* PROBLEM:
Check each line of the data below for the word "adjustments", then extract the ones that have it.

Start of Block

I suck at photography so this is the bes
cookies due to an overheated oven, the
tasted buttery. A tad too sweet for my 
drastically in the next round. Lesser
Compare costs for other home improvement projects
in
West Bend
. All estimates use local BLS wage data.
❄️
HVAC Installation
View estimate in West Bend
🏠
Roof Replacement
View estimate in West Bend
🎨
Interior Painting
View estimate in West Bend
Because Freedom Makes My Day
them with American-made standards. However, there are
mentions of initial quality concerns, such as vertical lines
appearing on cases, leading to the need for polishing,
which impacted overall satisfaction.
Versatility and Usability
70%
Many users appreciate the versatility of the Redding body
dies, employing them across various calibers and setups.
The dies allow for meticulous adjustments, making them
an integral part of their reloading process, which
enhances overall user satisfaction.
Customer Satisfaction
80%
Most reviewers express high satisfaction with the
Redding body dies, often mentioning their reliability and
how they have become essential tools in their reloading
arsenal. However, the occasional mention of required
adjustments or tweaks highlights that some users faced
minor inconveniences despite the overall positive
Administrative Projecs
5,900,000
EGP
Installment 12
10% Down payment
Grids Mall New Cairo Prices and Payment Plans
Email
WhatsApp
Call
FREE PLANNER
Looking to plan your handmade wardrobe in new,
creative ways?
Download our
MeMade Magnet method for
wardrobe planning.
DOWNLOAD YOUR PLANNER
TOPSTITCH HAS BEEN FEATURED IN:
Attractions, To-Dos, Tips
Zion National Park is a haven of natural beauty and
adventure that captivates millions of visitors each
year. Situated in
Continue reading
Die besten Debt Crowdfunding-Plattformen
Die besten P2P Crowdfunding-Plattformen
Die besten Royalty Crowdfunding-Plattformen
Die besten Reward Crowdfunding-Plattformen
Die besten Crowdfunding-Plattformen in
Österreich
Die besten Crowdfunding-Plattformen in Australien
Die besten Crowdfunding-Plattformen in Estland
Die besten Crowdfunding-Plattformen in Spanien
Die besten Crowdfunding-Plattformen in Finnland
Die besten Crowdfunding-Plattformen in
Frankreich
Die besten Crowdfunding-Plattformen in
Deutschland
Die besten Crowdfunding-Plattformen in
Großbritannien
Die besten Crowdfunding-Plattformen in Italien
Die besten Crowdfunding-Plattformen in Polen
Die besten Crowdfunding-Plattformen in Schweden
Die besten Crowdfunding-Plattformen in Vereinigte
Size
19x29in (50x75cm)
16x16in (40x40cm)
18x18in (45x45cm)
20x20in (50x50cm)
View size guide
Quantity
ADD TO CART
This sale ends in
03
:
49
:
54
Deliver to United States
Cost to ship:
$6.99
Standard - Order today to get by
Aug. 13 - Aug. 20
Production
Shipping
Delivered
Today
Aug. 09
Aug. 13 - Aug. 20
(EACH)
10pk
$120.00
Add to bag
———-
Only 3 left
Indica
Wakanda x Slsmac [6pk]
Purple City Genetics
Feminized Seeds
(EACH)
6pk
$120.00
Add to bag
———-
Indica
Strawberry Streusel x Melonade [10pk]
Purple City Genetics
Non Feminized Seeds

End of Block
Start of Block

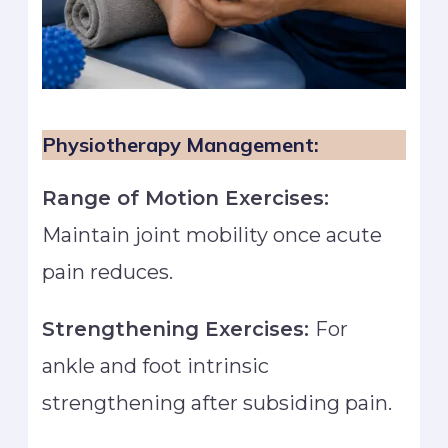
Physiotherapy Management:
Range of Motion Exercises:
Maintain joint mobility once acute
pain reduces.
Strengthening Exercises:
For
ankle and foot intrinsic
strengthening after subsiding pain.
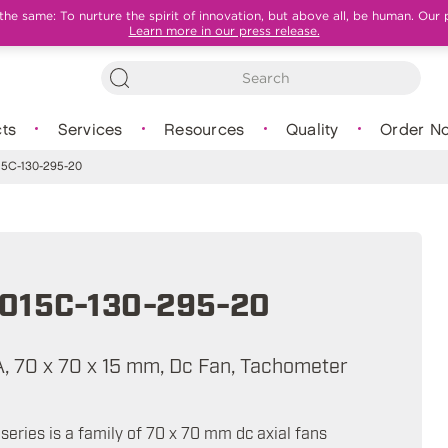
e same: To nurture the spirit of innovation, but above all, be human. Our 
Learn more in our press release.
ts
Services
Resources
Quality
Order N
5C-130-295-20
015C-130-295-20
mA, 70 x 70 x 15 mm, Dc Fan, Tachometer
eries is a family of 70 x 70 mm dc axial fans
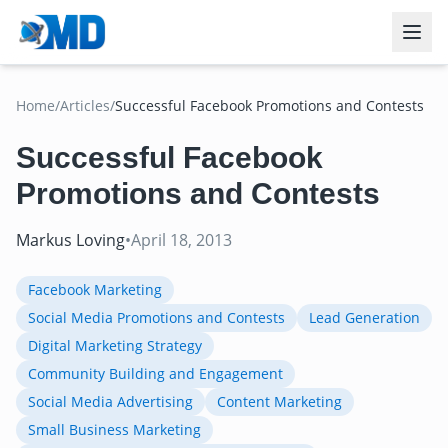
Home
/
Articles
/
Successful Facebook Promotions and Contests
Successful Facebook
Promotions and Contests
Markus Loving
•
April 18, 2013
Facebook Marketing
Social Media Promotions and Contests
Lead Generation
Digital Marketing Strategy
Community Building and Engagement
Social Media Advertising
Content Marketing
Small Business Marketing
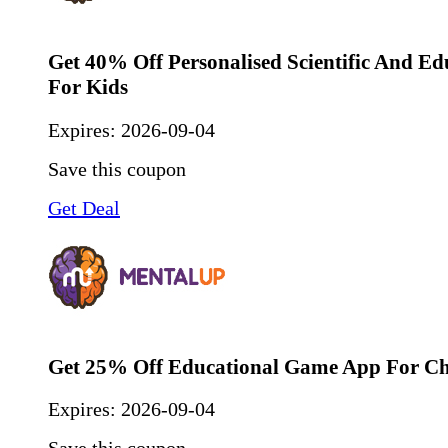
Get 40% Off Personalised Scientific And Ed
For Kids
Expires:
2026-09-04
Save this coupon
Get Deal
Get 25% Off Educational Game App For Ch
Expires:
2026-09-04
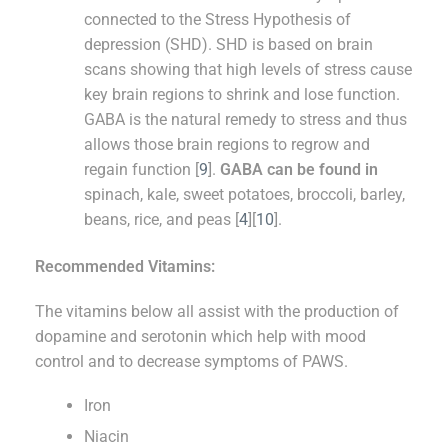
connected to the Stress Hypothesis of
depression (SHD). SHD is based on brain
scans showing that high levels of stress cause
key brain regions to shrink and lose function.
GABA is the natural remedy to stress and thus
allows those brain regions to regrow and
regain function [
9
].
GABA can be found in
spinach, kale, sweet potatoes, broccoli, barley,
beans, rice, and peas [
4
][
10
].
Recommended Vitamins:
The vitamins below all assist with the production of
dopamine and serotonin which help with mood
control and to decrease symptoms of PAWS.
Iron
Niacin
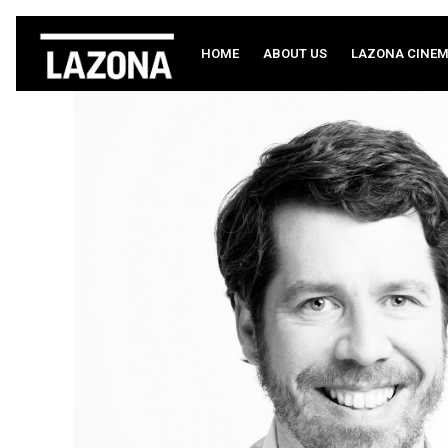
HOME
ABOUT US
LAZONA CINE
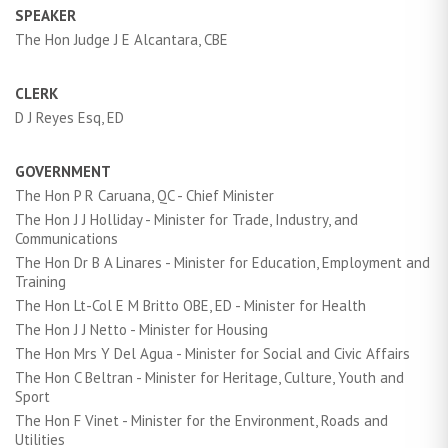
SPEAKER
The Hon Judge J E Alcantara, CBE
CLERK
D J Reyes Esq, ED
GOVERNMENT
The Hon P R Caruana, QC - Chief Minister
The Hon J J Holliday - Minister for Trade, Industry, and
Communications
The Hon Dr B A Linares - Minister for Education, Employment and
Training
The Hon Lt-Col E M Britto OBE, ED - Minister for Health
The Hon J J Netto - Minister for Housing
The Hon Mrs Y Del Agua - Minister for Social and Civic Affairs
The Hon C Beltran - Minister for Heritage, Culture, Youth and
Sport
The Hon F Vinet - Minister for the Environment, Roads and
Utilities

End of Block

* RESULT BELOW:
The dies allow for meticulous adjustments, making them
adjustments or tweaks highlights that some users faced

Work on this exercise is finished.